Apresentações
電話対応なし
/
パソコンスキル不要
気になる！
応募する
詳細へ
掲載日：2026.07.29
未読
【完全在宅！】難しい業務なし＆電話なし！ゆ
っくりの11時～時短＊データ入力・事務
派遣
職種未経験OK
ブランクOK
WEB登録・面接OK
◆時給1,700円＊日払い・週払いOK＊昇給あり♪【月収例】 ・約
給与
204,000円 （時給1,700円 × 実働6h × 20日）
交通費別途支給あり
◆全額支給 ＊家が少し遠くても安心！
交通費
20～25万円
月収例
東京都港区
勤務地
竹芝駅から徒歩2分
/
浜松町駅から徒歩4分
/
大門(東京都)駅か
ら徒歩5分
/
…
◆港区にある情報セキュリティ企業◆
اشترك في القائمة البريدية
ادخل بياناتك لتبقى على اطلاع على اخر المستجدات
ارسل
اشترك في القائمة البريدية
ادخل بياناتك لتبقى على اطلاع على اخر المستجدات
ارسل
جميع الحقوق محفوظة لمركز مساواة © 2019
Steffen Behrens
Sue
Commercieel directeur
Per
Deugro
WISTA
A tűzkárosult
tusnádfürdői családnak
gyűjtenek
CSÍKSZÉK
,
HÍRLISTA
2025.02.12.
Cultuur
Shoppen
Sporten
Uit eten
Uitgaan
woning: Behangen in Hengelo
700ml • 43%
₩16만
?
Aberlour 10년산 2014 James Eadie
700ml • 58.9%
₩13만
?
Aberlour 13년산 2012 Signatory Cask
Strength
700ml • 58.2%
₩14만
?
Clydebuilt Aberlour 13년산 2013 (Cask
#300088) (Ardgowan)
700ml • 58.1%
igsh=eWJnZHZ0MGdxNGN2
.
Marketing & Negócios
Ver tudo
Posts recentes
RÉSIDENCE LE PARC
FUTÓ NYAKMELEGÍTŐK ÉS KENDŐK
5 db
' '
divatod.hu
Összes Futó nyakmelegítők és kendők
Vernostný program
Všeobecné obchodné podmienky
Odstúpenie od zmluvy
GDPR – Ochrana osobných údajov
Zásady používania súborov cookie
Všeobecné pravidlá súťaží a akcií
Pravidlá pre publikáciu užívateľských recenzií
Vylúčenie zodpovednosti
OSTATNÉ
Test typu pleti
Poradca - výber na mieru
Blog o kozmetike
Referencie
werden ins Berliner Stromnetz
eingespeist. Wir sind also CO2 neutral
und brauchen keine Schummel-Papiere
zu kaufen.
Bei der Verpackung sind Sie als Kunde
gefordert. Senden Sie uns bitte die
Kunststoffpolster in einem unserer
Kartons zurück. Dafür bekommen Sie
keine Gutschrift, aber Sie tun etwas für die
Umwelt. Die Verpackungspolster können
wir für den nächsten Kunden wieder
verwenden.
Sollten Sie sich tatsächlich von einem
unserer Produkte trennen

#### YOUR OBJECTIVE
Please set down all the data word for word.

#### EXERCISE ANSWER
Apresentações
電話対応なし
/
パソコンスキル不要
気になる！
応募する
詳細へ
掲載日：2026.07.29
未読
【完全在宅！】難しい業務なし＆電話なし！ゆ
っくりの11時～時短＊データ入力・事務
派遣
職種未経験OK
ブランクOK
WEB登録・面接OK
◆時給1,700円＊日払い・週払いOK＊昇給あり♪【月収例】 ・約
給与
204,000円 （時給1,700円 × 実働6h × 20日）
交通費別途支給あり
◆全額支給 ＊家が少し遠くても安心！
交通費
20～25万円
月収例
東京都港区
勤務地
竹芝駅から徒歩2分
/
浜松町駅から徒歩4分
/
大門(東京都)駅か
ら徒歩5分
/
…
◆港区にある情報セキュリティ企業◆
اشترك في القائمة البريدية
ادخل بياناتك لتبقى على اطلاع على اخر المستجدات
ارسل
اشترك في القائمة البريدية
ادخل بياناتك لتبقى على اطلاع على اخر المستجدات
ارسل
جميع الحقوق محفوظة لمركز مساواة © 2019
Steffen Behrens
Sue
Commercieel directeur
Per
Deugro
WISTA
A tűzkárosult
tusnádfürdői családnak
gyűjtenek
CSÍKSZÉK
,
HÍRLISTA
2025.02.12.
Cultuur
Shoppen
Sporten
Uit eten
Uitgaan
woning: Behangen in Hengelo
700ml • 43%
₩16만
?
Aberlour 10년산 2014 James Eadie
700ml • 58.9%
₩13만
?
Aberlour 13년산 2012 Signatory Cask
Strength
700ml • 58.2%
₩14만
?
Clydebuilt Aberlour 13년산 2013 (Cask
#300088) (Ardgowan)
700ml • 58.1%
igsh=eWJnZHZ0MGdxNGN2
.
Marketing & Negócios
Ver tudo
Posts recentes
RÉSIDENCE LE PARC
FUTÓ NYAKMELEGÍTŐK ÉS KENDŐK
5 db
' '
divatod.hu
Összes Futó nyakmelegítők és kendők
Vernostný program
Všeobecné obchodné podmienky
Odstúpenie od zmluvy
GDPR – Ochrana osobných údajov
Zásady používania súborov cookie
Všeobecné pravidlá súťaží a akcií
Pravidlá pre publikáciu užívateľských recenzií
Vylúčenie zodpovednosti
OSTATNÉ
Test typu pleti
Poradca - výber na mieru
Blog o kozmetike
Referencie
werden ins Berliner Stromnetz
eingespeist. Wir sind also CO2 neutral
und brauchen keine Schummel-Papiere
zu kaufen.
Bei der Verpackung sind Sie als Kunde
gefordert. Senden Sie uns bitte die
Kunststoffpolster in einem unserer
Kartons zurück. Dafür bekommen Sie
keine Gutschrift, aber Sie tun etwas für die
Umwelt. Die Verpackungspolster können
wir für den nächsten Kunden wieder
verwenden.
Sollten Sie sich tatsächlich von einem
unserer Produkte trennen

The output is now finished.